Highschool senior Randy (Laurel Hollomon) is a rebellious tomboy who lives with her lesbian aunt and her aunt’s lover in a working-class neighborhood. Bored and unmotivated, she keeps a part-time job at her aunt’s gas station. Everything changes when she spots Evie (Nicole Parker), a rich, beautiful African-American classmate, who’s one of the school’s most popular girls. The girls connect when Evie drives into the gas station to have her posh Ranger Rover checked. A few meaningful looks are exchanged–and Randy falls in love. But the experience is totally foreign to Evie; still involved with a boy, she’s intrigued but hesitant.

Unlike most Hollywood comedy-fables, in which romance is depicted as utterly glamorous, impossibly passionate, and abstract, the central liaison in Incredibly True Adventure is simple, concrete and authentic. Exploring teenagers’ sexuality, the language of romance has a different nuance here, one of tenderness and pain, two qualities often lacking from American movie romances.

Most of the tale is devoted to Randy and Evie’s dates, recording in dead-on, serio-comic manner the awkwardness and unbearable intensity of teenage love–holding hands, the initial kiss, the first intercourse. Not much is made of the bond’s interracial foundation–race is not an issue for the girls or for their friends. Prejudice against lesbians, however, is very much in evidence, as in a restaurant scene, where Evie’s friends one by one desert her.

Maggenti has etched two detailed portraits of women whose sexual identities are fluid enough to change. She also shows a sensitive ear for the kind of lingo spoken by teenagers when they’re in love. Cluttering up the landscape, however, are subsidiary characters that are narrowly, grotesquely conceived, particularly Evie’s stuffy mother (Stephanie Berry), a severe career woman, and the voluptuous, Anita Ekberg-like Vicky (Sabrina Artel), who punctuates the fable with outrageous costumes and fake comic relief.
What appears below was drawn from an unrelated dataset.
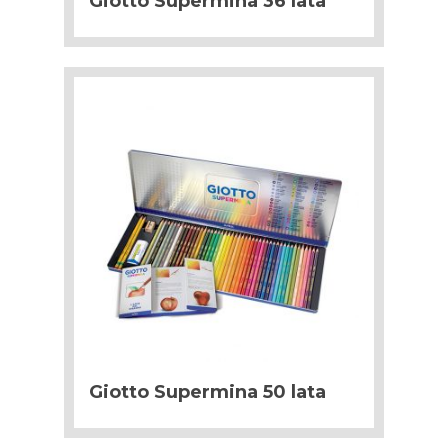
Giotto Supermina 36 lata
Giotto Supermina 50 lata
Laurel Holloman and Nicole Parker, well-cast as the tomboy and beautiful girl respectively, give naturally engaging performances. Technical credits from an all-female crew, are raw as could be expected from an extremely low-budgeted effort. Maggenti still needs to acquire technical skills of camera placement, pacing, and framing. The last sequence, set in a motel, with the girls locked inside and everybody else frantically waiting outside, is too schematic. But her heart is always in the right place, which is what matters. Dedicated to her first love, Incredible True Story is a personal film.

Maggenti set out to portray lesbians in a positive light with her feature debut, “The Incredibly True Adventure of Two Girls in Love.” “All I wanted to do was make a movie about falling in love,” said Maggenti, 31. “But I couldn’t do it with a boy-girl story, because that’s not my experience.”
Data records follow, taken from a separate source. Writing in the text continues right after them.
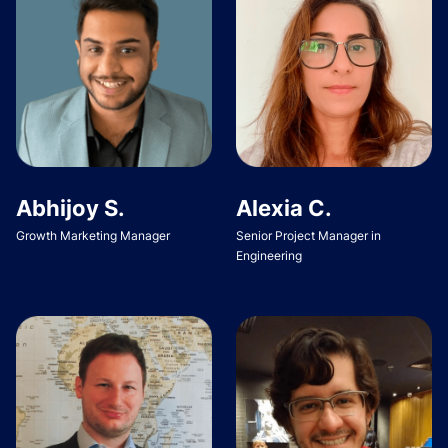
Abhijoy S.
Alexia C.
Growth Marketing Manager
Senior Project Manager in
Engineering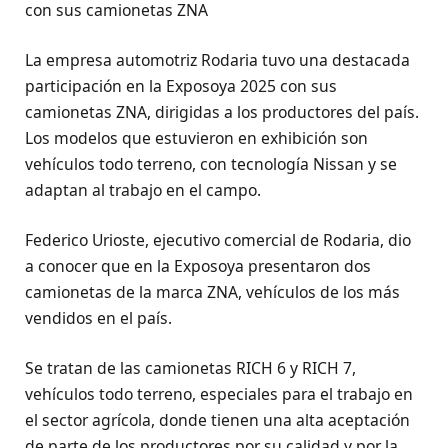
con sus camionetas ZNA
La empresa automotriz Rodaria tuvo una destacada
participación en la Exposoya 2025 con sus
camionetas ZNA, dirigidas a los productores del país.
Los modelos que estuvieron en exhibición son
vehículos todo terreno, con tecnología Nissan y se
adaptan al trabajo en el campo.
Federico Urioste, ejecutivo comercial de Rodaria, dio
a conocer que en la Exposoya presentaron dos
camionetas de la marca ZNA, vehículos de los más
vendidos en el país.
Se tratan de las camionetas RICH 6 y RICH 7,
vehículos todo terreno, especiales para el trabajo en
el sector agrícola, donde tienen una alta aceptación
de parte de los productores por su calidad y por la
“Incredibly True Adventure,” a simple story of two girls in love, is lighthearted and funny, melodramatic and not dramatic. And most surprisingly, it’s sweet and innocent. That’s not to say no new values are to be found in the film. The two high school seniors who meet, flirt, pass notes, gaze at each other from across school grounds and try to woo each other with poetry, is not unlike other movie story lines. Except, of course, for that one little difference of sexuality, though the film shows how little that difference is.

Maggenti says the handling of the sexual subject matter in the movie was no challenge for her. “I was a first-time filmmaker. The challenges I had to worry about were to get this film made for under $60,000, to do it on 16-millimeter, to do half of my shots in one take,” she says. “As for dealing with the sexuality, that’s everyone else’s challenge.”
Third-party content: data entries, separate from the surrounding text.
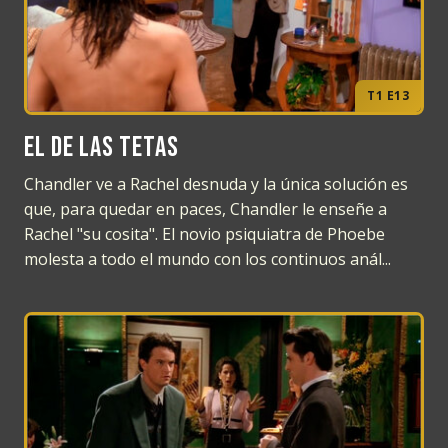
T1 E13
El de las tetas
Chandler ve a Rachel desnuda y la única solución es
que, para quedar en paces, Chandler le enseñe a
Rachel "su cosita". El novio psiquiatra de Phoebe
molesta a todo el mundo con los continuos anál...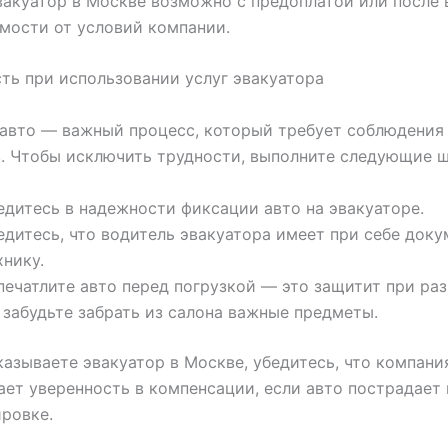
вакуатор в Москве возможно с предоплатой или после
мости от условий компании.
ть при использовании услуг эвакуатора
авто — важный процесс, который требует соблюдения
. Чтобы исключить трудности, выполните следующие ш
едитесь в надежности фиксации авто на эвакуаторе.
едитесь, что водитель эвакуатора имеет при себе доку
хнику.
печатлите авто перед погрузкой — это защитит при раз
 забудьте забрать из салона важные предметы.
казываете эвакуатор в Москве, убедитесь, что компани
дает уверенность в компенсации, если авто пострадает
ровке.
Sexual matters were a challenge for the film’s stars, Laurel Holloman and Nicole Parker, as neither of them is a lesbian. To deal with the roles, Holloman, who plays the tomboy Randy, says she and Parker educated themselves about the gay community by attending Gay Pride Week activities in New York and gay social functions. Never acknowledging that they were researching for a film, they just tried to blend in. “It wasn’t difficult–it was fun,” Holloman says.

What was difficult was persuading Maggenti that her lead characters could be played by straight actresses, particularly the role of Randy. While Parker’s character, Evie, was supposed to be a feminine, ladylike straight girl who’ first experiencing gay love, Holloman had to be transformed into Randy, “a short-haired, tough, butch girl,” as Maggenti describes her. “The first time she walked in, I saw this tall, skinny, longhaired, beautiful actress, and I thought, ‘No way,'” Maggenti says.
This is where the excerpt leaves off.